§ AIM OF THE EXERCISE
For the records that follow, return only the count of lines containing the string "rupiah".

[Saved entries]
= = = = = = =
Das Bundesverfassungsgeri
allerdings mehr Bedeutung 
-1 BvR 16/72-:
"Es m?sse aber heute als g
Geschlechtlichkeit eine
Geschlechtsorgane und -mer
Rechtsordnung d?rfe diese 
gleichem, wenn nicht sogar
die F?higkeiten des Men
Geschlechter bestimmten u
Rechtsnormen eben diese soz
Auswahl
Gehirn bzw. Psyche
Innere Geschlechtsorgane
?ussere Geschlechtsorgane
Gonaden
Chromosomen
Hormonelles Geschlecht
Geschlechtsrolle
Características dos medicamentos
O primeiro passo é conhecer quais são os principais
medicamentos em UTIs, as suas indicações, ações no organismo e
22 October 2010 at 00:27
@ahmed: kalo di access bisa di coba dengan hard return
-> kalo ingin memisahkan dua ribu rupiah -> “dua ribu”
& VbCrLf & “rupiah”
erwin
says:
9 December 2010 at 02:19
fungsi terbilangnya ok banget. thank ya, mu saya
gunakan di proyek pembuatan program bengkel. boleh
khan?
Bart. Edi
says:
= = = = = = =
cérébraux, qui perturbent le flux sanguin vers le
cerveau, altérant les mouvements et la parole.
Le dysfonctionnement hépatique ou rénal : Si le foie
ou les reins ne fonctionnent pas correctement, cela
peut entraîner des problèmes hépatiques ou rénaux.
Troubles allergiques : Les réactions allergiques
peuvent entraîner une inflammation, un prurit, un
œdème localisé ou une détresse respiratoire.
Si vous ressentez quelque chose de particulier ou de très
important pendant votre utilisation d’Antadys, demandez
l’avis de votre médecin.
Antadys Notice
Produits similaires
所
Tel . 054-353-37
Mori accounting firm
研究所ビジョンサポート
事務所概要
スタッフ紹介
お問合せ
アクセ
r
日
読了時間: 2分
= = = = = = =
§ ANSWER TO THIS TASK
2